ACTIVITY:
Each line of the records containing "could" is to be copied out and returned.

(Records drawn from a dataset)
☆ ☆ ☆ ☆ ☆

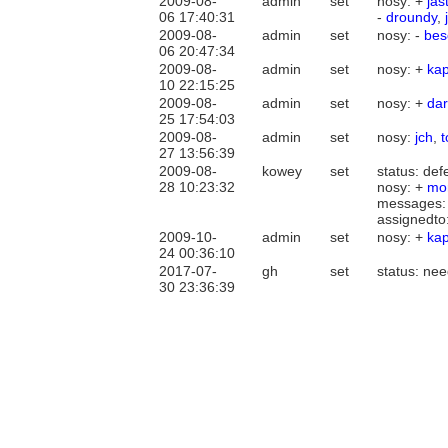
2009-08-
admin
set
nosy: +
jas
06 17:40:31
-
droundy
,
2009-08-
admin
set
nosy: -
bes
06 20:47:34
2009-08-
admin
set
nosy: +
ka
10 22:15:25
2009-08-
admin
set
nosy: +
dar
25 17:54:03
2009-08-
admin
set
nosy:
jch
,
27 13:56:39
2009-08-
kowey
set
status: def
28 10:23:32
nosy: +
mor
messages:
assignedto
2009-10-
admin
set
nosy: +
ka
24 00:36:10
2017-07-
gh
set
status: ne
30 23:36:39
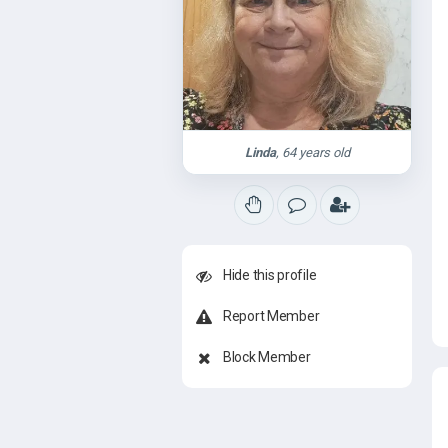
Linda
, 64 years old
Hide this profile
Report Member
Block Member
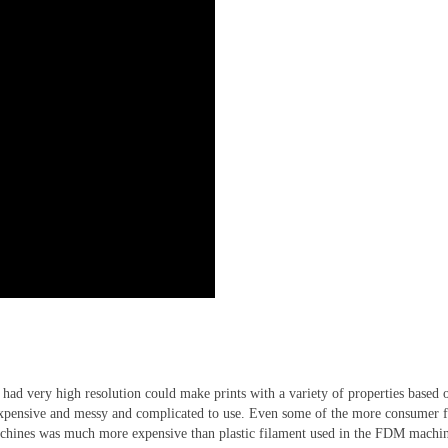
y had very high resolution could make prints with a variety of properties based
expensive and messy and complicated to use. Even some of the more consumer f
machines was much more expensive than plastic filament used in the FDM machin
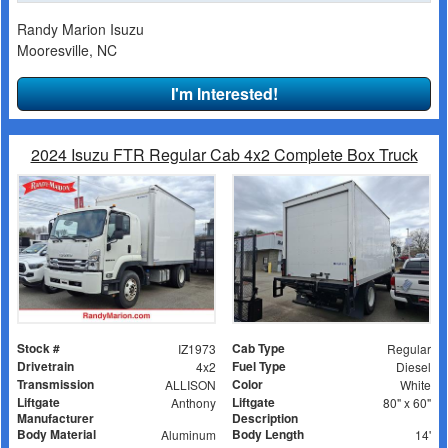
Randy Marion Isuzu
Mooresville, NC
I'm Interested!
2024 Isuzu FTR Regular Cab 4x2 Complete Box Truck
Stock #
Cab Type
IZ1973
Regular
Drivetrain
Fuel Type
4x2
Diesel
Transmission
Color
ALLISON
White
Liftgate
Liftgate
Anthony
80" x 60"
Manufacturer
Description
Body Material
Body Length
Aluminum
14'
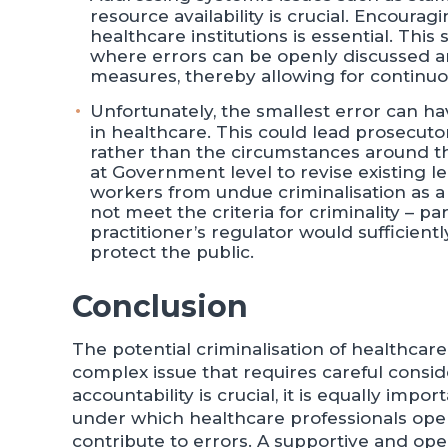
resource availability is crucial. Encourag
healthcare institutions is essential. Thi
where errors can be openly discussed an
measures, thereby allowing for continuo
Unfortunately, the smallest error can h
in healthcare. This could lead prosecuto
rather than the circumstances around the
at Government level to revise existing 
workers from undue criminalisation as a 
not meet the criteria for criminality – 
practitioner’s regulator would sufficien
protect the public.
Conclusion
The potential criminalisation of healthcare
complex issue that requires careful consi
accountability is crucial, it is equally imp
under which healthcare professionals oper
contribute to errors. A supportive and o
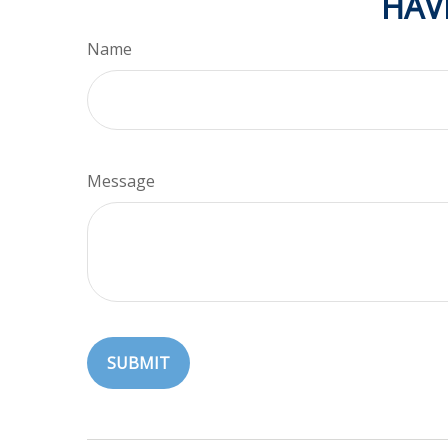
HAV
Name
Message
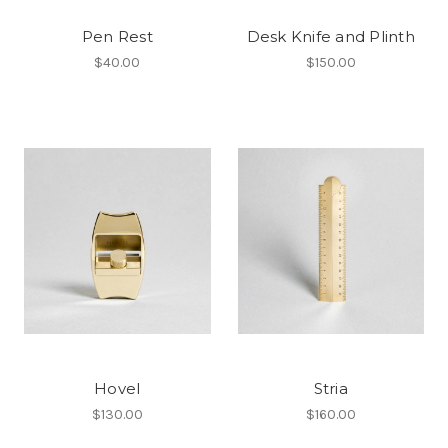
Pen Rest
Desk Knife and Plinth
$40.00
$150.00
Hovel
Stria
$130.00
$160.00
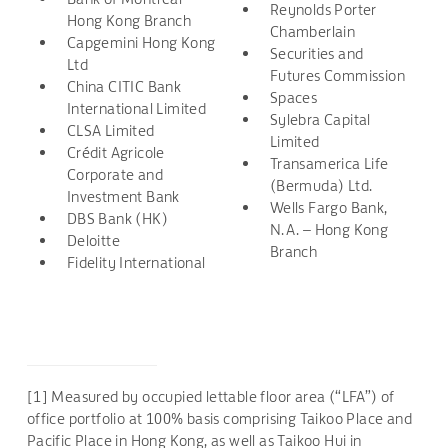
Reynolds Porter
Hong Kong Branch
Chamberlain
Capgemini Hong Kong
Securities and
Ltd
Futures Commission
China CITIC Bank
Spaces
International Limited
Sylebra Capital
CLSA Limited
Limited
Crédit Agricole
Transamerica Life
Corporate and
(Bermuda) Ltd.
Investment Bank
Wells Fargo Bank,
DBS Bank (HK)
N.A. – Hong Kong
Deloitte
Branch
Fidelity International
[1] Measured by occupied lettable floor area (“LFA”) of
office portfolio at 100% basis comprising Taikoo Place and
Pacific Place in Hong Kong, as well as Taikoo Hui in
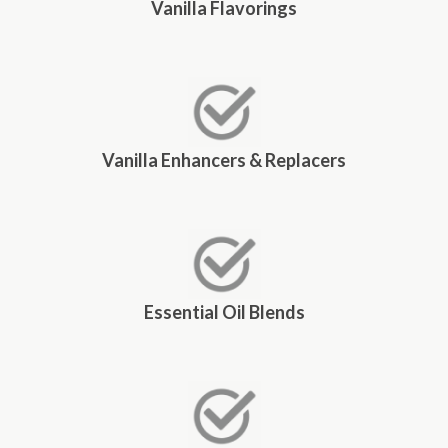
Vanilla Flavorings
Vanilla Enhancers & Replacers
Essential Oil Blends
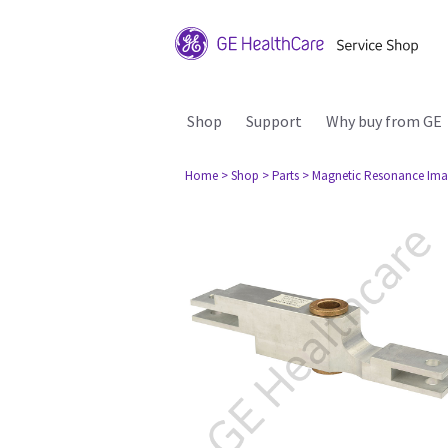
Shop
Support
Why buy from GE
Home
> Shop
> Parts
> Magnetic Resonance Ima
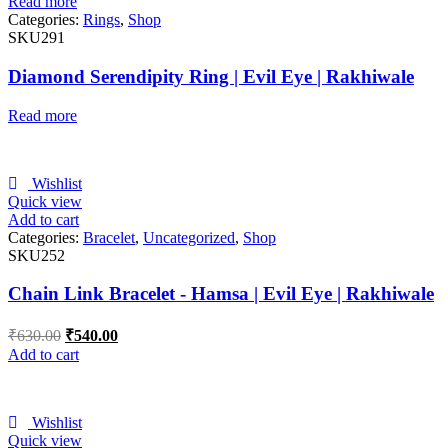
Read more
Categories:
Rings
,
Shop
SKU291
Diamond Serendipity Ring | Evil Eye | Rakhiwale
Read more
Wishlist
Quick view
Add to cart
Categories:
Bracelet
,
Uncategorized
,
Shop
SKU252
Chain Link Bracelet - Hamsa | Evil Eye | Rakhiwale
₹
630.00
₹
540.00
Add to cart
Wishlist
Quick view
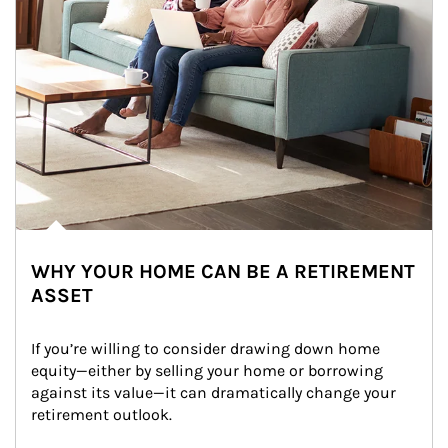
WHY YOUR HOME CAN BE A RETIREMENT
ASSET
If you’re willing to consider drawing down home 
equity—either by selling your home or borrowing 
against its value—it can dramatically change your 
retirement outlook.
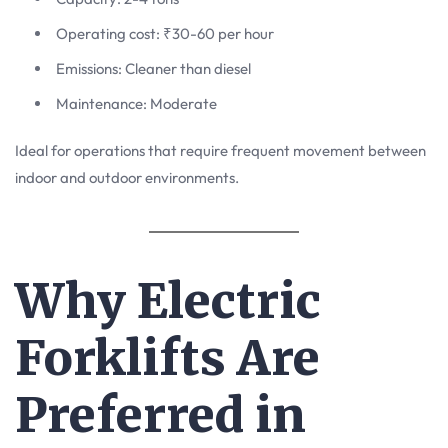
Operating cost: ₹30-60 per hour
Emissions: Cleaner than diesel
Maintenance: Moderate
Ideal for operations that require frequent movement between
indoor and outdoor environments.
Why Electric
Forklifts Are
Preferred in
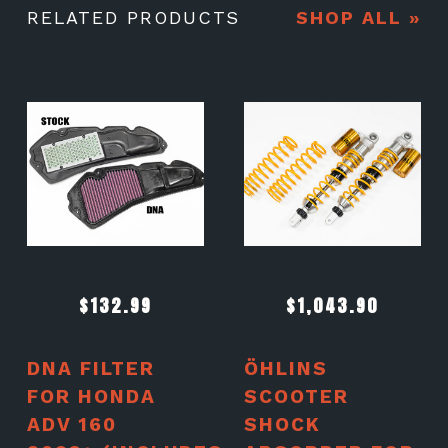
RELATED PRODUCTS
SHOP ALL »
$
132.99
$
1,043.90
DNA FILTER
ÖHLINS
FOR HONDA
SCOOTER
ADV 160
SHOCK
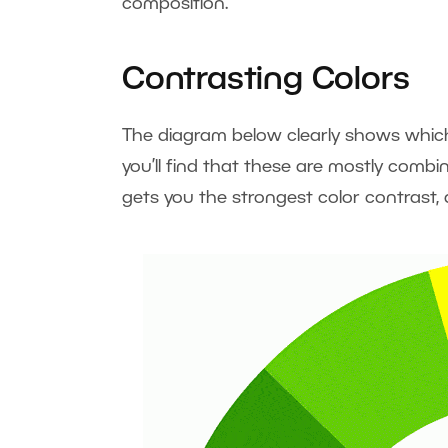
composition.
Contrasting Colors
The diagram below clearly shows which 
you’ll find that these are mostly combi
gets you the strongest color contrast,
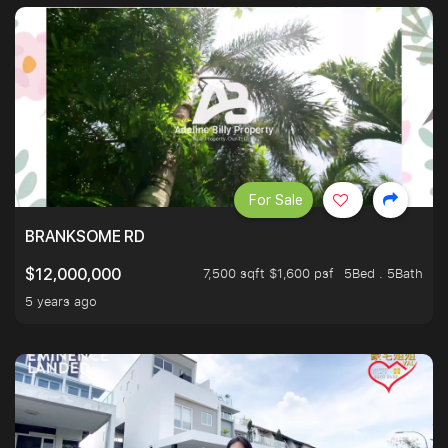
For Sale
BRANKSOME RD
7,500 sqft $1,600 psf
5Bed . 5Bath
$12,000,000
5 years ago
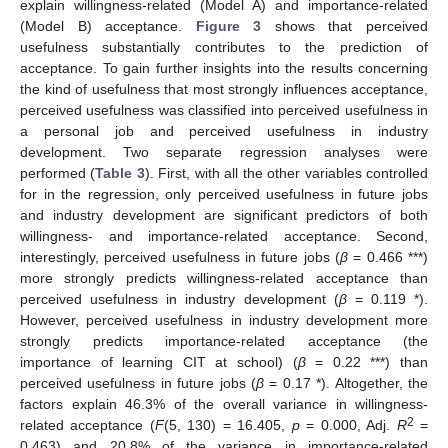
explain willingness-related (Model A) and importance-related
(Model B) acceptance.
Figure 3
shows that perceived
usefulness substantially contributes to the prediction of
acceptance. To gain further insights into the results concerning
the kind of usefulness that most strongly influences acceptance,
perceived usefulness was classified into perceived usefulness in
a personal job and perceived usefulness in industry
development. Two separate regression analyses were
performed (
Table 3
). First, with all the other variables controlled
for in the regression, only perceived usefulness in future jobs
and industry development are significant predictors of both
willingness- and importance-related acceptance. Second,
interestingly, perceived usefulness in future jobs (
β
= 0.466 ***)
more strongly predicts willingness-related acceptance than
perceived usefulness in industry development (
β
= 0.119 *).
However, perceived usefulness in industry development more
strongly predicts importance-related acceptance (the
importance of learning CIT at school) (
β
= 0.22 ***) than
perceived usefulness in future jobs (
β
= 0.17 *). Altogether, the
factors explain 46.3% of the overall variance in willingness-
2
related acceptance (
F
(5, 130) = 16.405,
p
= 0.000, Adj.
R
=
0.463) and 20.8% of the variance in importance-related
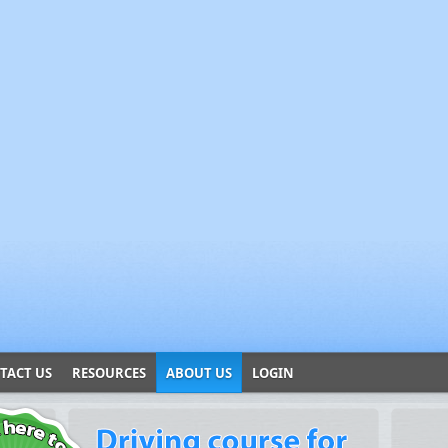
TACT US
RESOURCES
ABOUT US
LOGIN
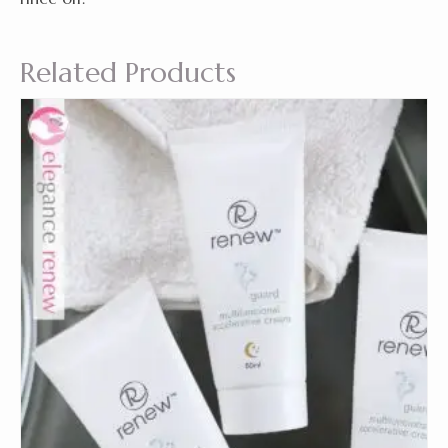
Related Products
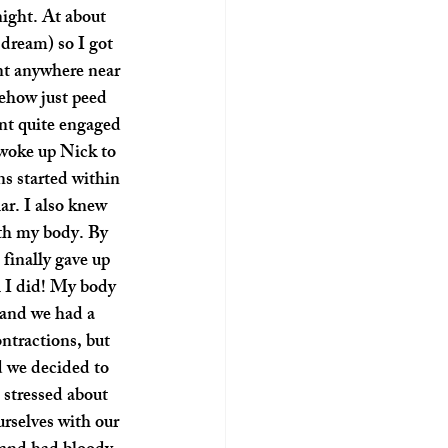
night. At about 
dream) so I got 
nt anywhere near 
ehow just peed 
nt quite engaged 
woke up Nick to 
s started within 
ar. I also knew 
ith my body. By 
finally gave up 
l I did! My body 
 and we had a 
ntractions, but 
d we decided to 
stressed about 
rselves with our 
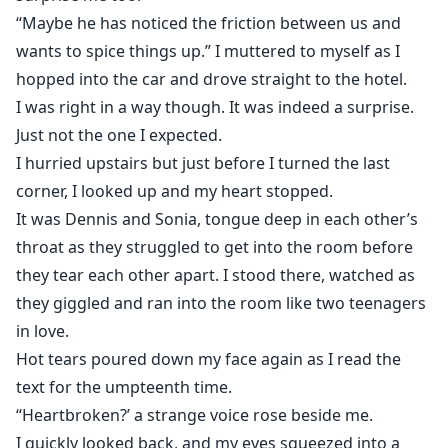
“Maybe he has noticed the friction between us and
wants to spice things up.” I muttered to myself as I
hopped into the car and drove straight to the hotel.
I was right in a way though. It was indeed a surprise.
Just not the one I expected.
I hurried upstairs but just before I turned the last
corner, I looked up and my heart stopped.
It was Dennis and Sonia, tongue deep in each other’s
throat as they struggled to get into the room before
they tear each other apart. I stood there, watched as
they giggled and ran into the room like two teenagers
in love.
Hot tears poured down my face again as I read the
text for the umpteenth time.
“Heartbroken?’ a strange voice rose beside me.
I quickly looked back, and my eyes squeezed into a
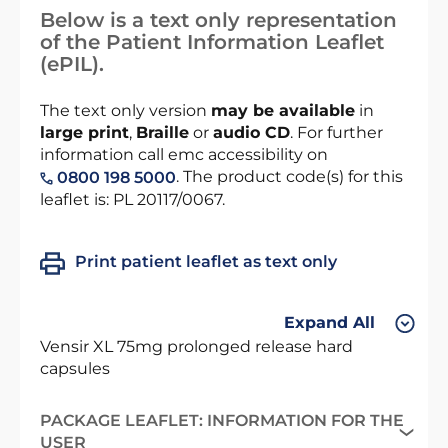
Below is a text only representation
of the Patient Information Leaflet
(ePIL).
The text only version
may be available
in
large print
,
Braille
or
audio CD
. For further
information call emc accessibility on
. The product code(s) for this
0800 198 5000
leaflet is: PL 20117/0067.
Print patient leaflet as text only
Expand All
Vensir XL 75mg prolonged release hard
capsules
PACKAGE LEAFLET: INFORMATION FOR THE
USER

☆ ☆ ☆ ☆ ☆

ANSWER TO THIS TASK:
y had very high resolution could make prints with a variety of properties based
in healthcare. This could lead prosecuto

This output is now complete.